Here are the patient education articles that are relevant to this topic. We encourage you to print or email these topics to your patients. (You can also locate patient education articles on a variety of subjects by searching on "patient education" and the keyword[s] of interest.)
●Basics topic (see "Patient education: Urinary tract infections in children (The Basics)")
●Beyond the Basics topic (see "Patient education: Urinary tract infections in children (Beyond the Basics)")
SUMMARY AND RECOMMENDATIONS
●Caregivers of young children with urinary tract infection (UTI) should receive instruction about the risk of recurrent UTI and be advised to seek medical attention promptly for fever and/or urinary symptoms. (See 'Monitor for recurrent symptoms' above and "Urinary tract infections in children: Epidemiology and risk factors", section on 'Risk factors for renal scarring'.)

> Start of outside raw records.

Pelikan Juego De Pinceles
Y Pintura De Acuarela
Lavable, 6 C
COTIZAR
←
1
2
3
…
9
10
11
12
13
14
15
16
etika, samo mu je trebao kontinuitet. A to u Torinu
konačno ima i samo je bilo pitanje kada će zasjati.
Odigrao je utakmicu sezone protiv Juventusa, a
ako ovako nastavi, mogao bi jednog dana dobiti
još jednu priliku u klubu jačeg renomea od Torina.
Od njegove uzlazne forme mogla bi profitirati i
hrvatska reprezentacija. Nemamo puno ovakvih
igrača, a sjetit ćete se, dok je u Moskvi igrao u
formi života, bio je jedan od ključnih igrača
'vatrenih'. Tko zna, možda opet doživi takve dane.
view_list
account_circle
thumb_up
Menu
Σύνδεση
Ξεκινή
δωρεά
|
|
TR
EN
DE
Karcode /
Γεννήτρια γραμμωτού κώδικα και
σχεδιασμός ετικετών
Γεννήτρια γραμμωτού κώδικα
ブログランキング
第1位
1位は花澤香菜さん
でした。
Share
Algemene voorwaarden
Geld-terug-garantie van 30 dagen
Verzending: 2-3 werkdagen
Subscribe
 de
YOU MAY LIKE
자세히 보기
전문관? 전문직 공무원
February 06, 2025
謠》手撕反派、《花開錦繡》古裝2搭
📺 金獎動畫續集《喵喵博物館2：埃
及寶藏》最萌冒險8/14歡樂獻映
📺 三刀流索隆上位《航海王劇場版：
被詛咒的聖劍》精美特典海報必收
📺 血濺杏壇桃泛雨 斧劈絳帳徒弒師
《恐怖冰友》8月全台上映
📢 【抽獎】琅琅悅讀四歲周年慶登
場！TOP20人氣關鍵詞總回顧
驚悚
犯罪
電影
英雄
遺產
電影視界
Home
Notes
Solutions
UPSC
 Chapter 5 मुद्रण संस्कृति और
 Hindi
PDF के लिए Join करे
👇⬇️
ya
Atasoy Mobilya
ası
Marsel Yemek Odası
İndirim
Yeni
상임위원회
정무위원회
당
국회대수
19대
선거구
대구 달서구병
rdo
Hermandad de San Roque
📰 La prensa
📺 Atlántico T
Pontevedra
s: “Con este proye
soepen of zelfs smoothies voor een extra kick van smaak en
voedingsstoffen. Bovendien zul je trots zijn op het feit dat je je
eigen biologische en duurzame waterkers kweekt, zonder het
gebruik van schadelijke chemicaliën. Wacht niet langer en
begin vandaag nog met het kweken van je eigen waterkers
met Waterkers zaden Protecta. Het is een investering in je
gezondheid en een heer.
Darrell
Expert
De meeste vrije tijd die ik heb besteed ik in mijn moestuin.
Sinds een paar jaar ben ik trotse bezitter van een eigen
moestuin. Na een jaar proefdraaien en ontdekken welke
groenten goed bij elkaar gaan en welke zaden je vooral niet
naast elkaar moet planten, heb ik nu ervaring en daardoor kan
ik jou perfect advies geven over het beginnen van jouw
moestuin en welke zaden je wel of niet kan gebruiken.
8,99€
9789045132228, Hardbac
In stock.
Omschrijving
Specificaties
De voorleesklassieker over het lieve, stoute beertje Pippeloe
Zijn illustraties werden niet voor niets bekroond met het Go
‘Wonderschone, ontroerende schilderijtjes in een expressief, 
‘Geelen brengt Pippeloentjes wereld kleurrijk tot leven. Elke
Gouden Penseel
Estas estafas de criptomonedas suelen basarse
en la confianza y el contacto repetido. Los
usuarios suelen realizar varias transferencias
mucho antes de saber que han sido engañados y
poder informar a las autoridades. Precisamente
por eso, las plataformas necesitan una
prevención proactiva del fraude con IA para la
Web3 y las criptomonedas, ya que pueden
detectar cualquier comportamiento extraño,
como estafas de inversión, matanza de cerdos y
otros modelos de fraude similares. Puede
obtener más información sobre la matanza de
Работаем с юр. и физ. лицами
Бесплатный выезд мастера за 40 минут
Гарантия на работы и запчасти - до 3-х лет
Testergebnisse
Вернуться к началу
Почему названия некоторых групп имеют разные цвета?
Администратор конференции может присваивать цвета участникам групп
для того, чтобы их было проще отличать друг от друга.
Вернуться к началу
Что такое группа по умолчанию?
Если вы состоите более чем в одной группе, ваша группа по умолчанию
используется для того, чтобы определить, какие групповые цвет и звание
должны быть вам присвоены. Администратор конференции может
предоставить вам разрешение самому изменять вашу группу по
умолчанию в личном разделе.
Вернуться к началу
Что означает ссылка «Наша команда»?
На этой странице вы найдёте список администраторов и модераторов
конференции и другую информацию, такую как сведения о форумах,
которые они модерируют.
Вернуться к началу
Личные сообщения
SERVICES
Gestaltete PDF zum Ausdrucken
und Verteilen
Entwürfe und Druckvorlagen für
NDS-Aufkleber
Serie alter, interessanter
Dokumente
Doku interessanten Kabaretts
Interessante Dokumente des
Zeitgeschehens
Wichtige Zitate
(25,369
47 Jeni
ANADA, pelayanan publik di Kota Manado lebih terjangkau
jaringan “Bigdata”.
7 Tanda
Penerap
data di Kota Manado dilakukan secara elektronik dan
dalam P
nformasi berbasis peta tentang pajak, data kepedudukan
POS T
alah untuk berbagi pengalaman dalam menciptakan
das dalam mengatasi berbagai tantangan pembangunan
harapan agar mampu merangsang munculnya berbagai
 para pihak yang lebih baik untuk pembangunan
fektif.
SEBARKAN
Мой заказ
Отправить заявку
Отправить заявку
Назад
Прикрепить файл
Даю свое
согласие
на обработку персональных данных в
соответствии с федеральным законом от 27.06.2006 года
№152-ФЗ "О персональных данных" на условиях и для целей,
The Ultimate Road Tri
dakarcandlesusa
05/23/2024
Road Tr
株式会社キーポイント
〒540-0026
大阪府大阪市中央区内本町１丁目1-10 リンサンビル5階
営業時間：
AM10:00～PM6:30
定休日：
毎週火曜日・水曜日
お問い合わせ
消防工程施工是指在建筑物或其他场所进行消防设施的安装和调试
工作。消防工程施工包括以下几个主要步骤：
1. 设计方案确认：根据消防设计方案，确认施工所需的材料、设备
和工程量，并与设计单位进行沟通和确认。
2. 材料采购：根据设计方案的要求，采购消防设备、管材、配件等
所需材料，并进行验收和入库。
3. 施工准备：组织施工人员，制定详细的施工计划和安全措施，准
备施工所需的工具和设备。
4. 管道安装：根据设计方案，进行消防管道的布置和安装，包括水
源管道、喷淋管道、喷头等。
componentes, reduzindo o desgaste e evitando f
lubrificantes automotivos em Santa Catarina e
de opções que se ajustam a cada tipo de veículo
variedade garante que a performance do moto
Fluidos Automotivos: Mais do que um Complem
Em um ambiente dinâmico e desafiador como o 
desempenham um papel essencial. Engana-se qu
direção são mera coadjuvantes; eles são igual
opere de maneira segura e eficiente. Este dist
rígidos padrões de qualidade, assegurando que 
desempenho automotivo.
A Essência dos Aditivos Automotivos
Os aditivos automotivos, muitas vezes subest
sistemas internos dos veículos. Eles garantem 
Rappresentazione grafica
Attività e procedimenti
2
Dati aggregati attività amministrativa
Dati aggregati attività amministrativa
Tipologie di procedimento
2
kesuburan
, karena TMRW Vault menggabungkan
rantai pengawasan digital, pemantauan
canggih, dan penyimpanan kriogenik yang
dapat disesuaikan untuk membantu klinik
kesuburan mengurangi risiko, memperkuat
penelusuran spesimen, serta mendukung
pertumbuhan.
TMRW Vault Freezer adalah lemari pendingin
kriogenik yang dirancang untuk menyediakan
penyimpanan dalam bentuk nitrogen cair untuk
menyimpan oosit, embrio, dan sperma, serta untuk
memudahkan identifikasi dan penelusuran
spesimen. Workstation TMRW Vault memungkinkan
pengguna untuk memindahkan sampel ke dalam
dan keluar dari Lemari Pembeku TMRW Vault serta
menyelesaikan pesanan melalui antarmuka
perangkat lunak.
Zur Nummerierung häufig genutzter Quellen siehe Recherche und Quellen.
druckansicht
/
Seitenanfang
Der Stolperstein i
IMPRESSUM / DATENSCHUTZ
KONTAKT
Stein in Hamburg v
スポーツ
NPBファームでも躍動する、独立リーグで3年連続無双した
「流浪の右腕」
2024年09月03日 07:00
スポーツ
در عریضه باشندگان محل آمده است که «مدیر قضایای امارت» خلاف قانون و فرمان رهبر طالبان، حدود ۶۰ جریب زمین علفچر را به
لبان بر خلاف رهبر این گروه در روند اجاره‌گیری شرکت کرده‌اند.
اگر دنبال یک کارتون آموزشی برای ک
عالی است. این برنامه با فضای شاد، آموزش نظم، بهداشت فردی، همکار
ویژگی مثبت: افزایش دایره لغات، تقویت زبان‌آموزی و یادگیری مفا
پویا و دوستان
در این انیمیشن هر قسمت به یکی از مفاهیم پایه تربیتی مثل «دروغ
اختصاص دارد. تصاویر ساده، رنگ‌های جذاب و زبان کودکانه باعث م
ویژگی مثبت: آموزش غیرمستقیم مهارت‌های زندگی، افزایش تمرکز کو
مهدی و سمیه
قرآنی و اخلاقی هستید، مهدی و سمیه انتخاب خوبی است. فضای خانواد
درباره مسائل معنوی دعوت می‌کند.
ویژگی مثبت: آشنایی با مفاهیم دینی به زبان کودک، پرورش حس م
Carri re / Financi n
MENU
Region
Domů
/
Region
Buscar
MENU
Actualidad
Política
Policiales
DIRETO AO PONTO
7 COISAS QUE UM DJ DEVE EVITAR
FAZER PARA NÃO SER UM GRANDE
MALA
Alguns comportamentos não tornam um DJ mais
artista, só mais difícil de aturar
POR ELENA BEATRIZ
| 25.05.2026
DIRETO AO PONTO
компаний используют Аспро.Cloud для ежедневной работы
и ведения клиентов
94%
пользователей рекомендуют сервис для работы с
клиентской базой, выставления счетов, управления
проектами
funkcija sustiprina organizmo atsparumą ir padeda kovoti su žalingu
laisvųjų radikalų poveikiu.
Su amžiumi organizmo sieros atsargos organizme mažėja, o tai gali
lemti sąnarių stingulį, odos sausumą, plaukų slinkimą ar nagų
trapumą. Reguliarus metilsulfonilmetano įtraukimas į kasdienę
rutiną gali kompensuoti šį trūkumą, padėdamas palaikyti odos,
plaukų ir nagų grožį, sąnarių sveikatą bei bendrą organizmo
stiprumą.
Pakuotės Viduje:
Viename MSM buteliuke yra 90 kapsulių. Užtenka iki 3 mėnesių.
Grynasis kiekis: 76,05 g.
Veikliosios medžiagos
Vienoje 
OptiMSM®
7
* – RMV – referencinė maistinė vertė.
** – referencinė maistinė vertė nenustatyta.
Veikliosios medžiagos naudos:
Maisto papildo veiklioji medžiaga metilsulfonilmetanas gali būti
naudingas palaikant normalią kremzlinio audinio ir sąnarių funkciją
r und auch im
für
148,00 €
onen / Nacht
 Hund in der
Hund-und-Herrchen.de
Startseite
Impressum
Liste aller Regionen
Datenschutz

●The evaluation for episodes of fever and/or urinary symptoms should include a properly collected urine specimen (using bladder catheterization in children who are not toilet trained) which is then sent for urinalysis, urine culture, or both. (See "Urinary tract infections in infants and children older than one month: Clinical features and diagnosis", section on 'Laboratory evaluation and diagnosis'.)
●The treatment of bladder and bowel dysfunction may include timed voiding, "double voiding," the use of laxatives, and/or referral to a subspecialist (eg, pediatric urologist or gastroenterologist). (See 'Identify and treat bowel and bladder dysfunction' above.)
●Routine surveillance cultures in asymptomatic children after their first UTI are unnecessary. (See 'Surveillance cultures' above.)
●For children without vesicoureteral reflux (VUR) who have frequent recurrent UTIs (three febrile UTIs in six months or four total UTIs in one year), we suggest antimicrobial prophylaxis (Grade 2B). Antimicrobial prophylaxis also may be warranted for children with more severe initial UTI episodes or those with additional UTI risk factors (eg, bladder and bowel dysfunction). Trimethoprim-sulfamethoxazole or nitrofurantoin may be used for prophylaxis. (See 'Antimicrobial prophylaxis' above.)
●Prophylactic antibiotics are usually continued for six months. They can be discontinued if no infection occurs during the period of prophylaxis. Resumption of prophylaxis may be warranted if infection recurs. (See 'Antimicrobial prophylaxis' above.)
●In patients without VUR who have frequent recurrent UTIs, we suggest use of cranberry products such as cranberry juice (Grade 2B). (See 'Cranberry juice' above.)
●We do not routinely offer probiotics for the prevention of recurrent UTI in children. (See 'Probiotics' above.)
●The long-term management and follow-up of children with vesicoureteral reflux are discussed separately. (See "Management of vesicoureteral reflux".)